• **MATERIAL PROVIDED**
+===+

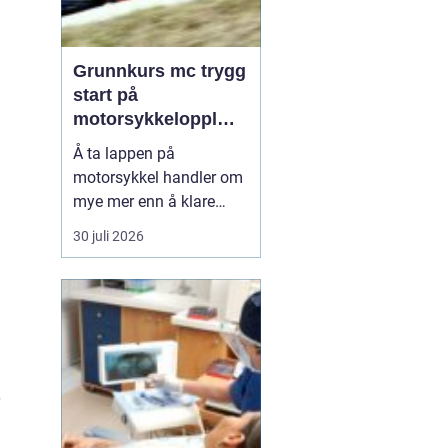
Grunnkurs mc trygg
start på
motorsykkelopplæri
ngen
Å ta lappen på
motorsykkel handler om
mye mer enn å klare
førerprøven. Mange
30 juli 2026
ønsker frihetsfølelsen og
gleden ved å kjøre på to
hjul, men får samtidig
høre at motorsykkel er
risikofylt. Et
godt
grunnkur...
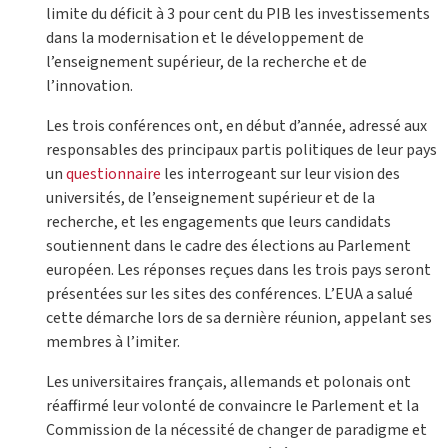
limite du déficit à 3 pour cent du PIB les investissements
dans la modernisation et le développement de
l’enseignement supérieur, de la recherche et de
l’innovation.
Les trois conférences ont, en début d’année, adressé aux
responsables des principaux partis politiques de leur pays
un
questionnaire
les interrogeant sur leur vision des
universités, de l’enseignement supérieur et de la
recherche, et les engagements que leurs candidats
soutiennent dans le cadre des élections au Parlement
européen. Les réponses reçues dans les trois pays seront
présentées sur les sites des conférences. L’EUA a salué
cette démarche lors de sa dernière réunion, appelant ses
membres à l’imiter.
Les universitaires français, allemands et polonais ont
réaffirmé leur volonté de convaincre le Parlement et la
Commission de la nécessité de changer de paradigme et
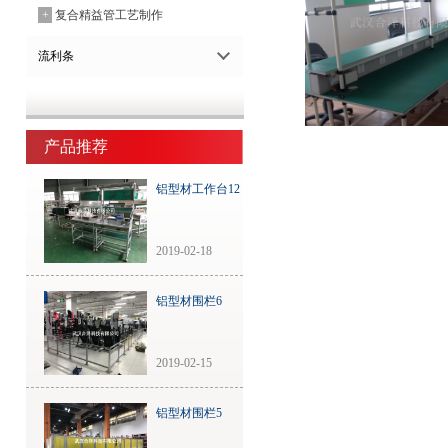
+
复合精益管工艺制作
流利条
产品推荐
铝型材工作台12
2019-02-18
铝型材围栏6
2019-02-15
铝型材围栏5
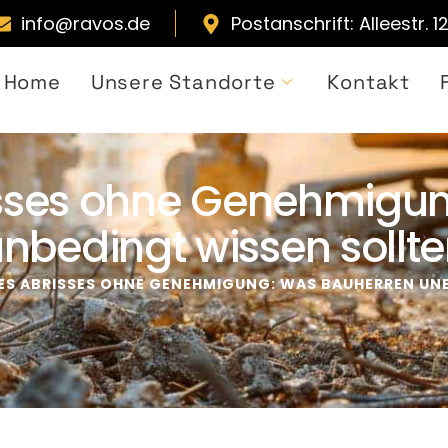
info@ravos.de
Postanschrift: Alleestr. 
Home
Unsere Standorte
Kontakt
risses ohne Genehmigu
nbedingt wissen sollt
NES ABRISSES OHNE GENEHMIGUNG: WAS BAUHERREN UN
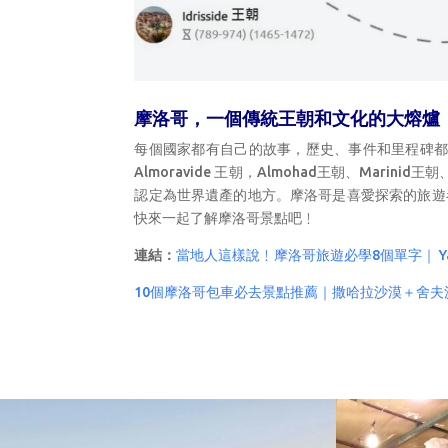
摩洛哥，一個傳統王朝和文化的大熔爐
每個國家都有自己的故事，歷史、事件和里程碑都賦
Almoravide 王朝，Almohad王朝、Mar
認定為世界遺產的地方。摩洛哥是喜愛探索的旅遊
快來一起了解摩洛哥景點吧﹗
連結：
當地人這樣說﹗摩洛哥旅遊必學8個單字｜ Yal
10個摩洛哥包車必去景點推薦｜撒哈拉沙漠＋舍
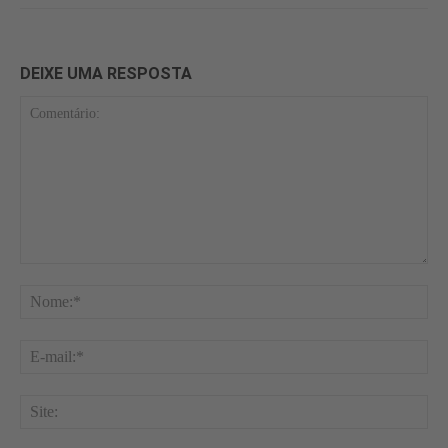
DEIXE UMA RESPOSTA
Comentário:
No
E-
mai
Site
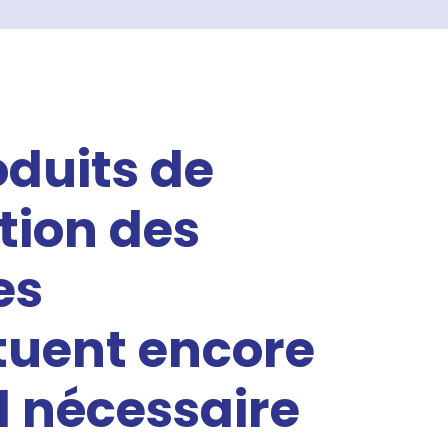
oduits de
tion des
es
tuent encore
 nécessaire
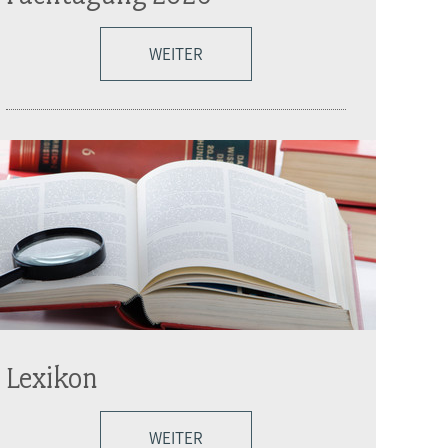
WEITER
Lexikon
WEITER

+===+

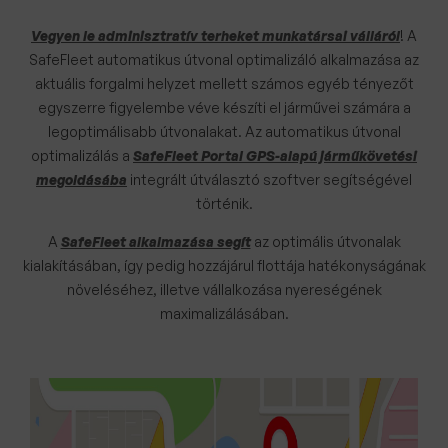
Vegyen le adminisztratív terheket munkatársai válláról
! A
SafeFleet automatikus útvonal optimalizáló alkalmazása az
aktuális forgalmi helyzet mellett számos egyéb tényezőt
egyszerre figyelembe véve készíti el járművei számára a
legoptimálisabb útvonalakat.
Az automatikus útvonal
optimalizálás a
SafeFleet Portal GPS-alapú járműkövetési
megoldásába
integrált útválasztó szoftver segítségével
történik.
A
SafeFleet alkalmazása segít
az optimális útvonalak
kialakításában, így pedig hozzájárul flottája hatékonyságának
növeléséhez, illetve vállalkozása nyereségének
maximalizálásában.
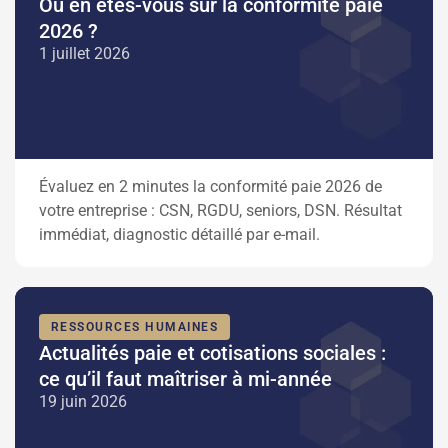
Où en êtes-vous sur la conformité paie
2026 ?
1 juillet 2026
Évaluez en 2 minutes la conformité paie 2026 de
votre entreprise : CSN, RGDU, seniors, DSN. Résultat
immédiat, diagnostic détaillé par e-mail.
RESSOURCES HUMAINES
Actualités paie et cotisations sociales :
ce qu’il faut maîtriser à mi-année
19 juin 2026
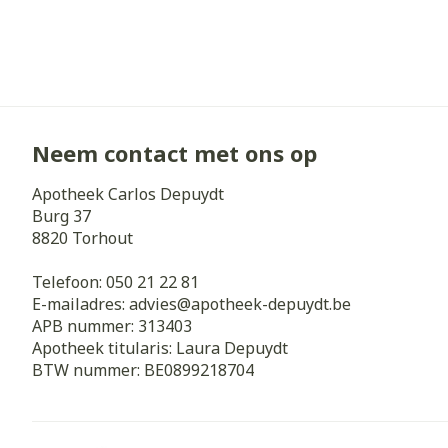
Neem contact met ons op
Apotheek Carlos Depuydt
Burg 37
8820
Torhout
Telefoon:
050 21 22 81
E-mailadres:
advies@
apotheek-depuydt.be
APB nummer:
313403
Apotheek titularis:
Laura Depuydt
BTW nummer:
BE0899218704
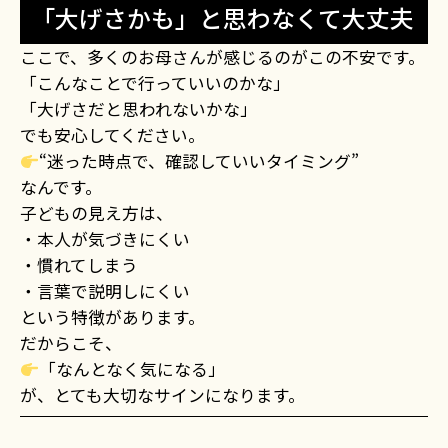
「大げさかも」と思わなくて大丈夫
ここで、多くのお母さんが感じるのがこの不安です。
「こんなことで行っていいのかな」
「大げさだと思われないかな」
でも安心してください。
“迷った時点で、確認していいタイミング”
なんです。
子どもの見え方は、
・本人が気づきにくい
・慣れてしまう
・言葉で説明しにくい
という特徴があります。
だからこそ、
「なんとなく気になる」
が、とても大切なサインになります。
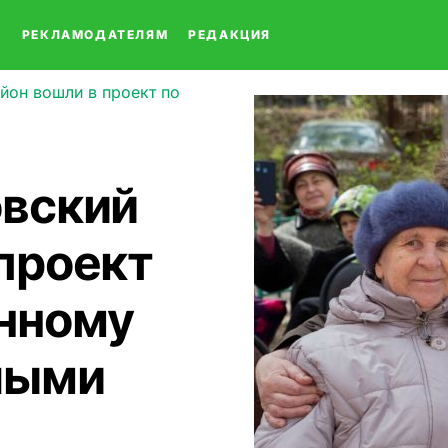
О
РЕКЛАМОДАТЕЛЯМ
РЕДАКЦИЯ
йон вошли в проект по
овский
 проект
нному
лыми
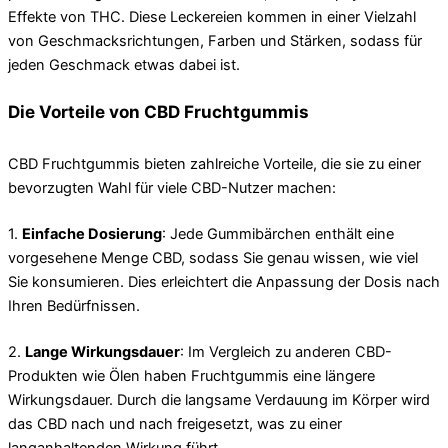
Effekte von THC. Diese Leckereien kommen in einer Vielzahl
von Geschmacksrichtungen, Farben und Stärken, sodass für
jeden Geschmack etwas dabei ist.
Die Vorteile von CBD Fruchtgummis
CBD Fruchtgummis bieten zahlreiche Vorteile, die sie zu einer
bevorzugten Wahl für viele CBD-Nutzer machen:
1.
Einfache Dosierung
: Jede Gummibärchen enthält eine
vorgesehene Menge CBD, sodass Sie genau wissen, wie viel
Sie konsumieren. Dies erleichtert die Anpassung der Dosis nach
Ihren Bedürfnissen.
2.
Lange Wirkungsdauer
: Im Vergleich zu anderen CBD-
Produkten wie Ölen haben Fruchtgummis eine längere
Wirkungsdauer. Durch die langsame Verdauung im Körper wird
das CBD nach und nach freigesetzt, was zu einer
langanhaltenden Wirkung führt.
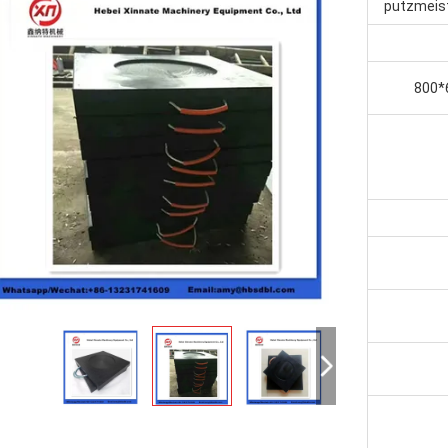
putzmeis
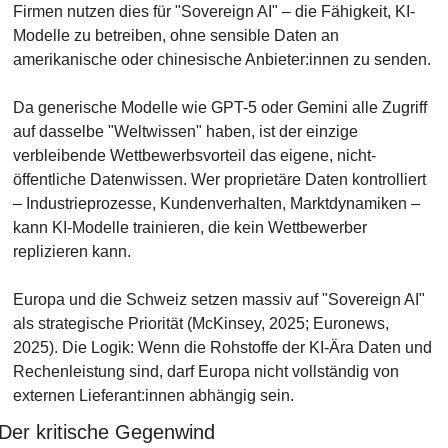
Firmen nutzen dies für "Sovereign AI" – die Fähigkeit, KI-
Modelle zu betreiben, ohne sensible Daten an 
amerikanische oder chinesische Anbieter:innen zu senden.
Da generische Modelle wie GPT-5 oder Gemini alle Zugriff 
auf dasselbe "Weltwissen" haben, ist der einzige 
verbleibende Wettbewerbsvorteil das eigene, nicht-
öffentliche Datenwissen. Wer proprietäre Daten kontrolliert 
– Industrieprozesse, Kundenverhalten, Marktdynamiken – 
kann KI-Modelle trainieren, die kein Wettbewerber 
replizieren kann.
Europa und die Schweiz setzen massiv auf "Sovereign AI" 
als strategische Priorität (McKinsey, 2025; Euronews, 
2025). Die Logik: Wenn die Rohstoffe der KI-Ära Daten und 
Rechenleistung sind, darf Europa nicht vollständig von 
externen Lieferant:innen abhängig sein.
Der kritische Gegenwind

+===+

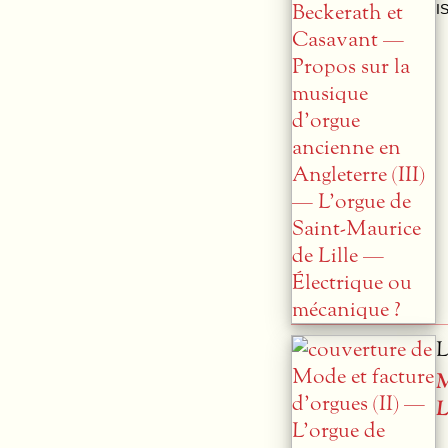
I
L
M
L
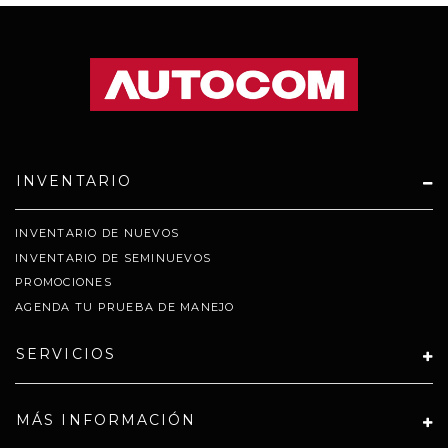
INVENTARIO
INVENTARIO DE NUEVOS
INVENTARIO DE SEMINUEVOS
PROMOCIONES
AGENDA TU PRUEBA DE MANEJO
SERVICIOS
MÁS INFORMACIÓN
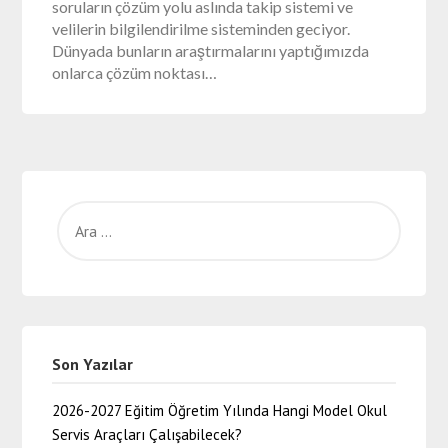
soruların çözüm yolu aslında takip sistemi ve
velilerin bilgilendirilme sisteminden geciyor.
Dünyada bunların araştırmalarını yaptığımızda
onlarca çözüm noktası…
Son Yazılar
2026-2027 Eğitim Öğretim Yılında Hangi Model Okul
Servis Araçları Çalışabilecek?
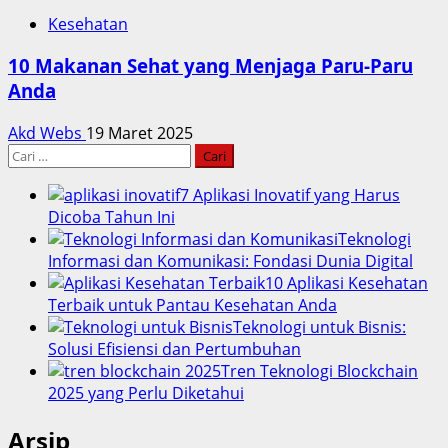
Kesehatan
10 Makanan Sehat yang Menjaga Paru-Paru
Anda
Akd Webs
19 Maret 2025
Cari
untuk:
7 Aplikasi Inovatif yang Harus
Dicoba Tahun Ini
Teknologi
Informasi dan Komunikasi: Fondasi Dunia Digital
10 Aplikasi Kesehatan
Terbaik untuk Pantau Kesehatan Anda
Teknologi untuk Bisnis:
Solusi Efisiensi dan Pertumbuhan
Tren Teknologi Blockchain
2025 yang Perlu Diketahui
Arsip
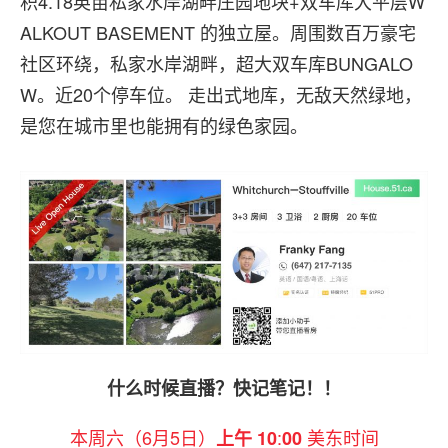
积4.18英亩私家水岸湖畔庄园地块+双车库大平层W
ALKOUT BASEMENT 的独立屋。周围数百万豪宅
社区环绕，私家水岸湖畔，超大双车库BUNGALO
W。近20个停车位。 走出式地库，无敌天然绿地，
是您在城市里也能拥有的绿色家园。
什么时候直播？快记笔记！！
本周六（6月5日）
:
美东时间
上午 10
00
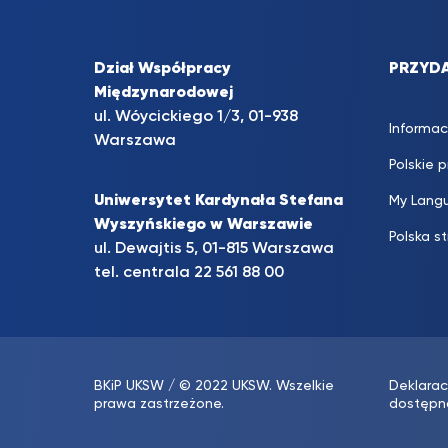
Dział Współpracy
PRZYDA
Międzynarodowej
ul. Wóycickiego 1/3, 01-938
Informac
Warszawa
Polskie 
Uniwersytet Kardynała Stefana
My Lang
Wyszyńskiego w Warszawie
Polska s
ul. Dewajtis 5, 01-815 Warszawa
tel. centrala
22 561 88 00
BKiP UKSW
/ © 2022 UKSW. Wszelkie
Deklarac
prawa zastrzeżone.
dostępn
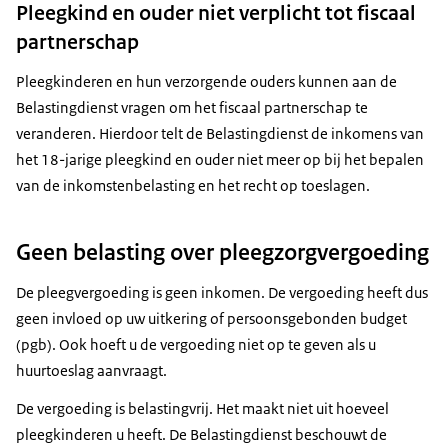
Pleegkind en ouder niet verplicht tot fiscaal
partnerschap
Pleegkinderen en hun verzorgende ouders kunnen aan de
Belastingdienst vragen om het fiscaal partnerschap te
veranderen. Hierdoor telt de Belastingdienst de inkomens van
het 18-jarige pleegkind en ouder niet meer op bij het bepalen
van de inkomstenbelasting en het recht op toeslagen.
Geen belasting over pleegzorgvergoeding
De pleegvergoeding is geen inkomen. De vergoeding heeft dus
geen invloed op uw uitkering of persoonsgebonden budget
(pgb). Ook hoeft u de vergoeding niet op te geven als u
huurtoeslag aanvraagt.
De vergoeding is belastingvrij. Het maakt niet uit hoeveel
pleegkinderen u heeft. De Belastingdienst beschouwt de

+===+

• **PROBLEM DETAILS**
Go to the line above holding "soruların çözüm yolu aslında takip sistemi ve", then copy exactly each line down to and including the one holding "pleegkinderen u heeft.", leaving pictures out.

• **RESPONSE BELOW**
soruların çözüm yolu aslında takip sistemi ve
velilerin bilgilendirilme sisteminden geciyor.
Dünyada bunların araştırmalarını yaptığımızda
onlarca çözüm noktası…
Son Yazılar
2026-2027 Eğitim Öğretim Yılında Hangi Model Okul
Servis Araçları Çalışabilecek?
Kesehatan
10 Makanan Sehat yang Menjaga Paru-Paru
Anda
Akd Webs
19 Maret 2025
Cari
untuk:
7 Aplikasi Inovatif yang Harus
Dicoba Tahun Ini
Teknologi
Informasi dan Komunikasi: Fondasi Dunia Digital
10 Aplikasi Kesehatan
Terbaik untuk Pantau Kesehatan Anda
Teknologi untuk Bisnis:
Solusi Efisiensi dan Pertumbuhan
Tren Teknologi Blockchain
2025 yang Perlu Diketahui
Arsip
积4.18英亩私家水岸湖畔庄园地块+双车库大平层W
ALKOUT BASEMENT 的独立屋。周围数百万豪宅
社区环绕，私家水岸湖畔，超大双车库BUNGALO
W。近20个停车位。 走出式地库，无敌天然绿地，
是您在城市里也能拥有的绿色家园。
什么时候直播？快记笔记！！
本周六（6月5日）
:
美东时间
上午 10
00
Dział Współpracy
PRZYDA
Międzynarodowej
ul. Wóycickiego 1/3, 01-938
Informac
Warszawa
Polskie 
Uniwersytet Kardynała Stefana
My Lang
Wyszyńskiego w Warszawie
Polska s
ul. Dewajtis 5, 01-815 Warszawa
tel. centrala
22 561 88 00
BKiP UKSW
/ © 2022 UKSW. Wszelkie
Deklarac
prawa zastrzeżone.
dostępn
Pleegkind en ouder niet verplicht tot fiscaal
partnerschap
Pleegkinderen en hun verzorgende ouders kunnen aan de
Belastingdienst vragen om het fiscaal partnerschap te
veranderen. Hierdoor telt de Belastingdienst de inkomens van
het 18-jarige pleegkind en ouder niet meer op bij het bepalen
van de inkomstenbelasting en het recht op toeslagen.
Geen belasting over pleegzorgvergoeding
De pleegvergoeding is geen inkomen. De vergoeding heeft dus
geen invloed op uw uitkering of persoonsgebonden budget
(pgb). Ook hoeft u de vergoeding niet op te geven als u
huurtoeslag aanvraagt.
De vergoeding is belastingvrij. Het maakt niet uit hoeveel
pleegkinderen u heeft. De Belastingdienst beschouwt de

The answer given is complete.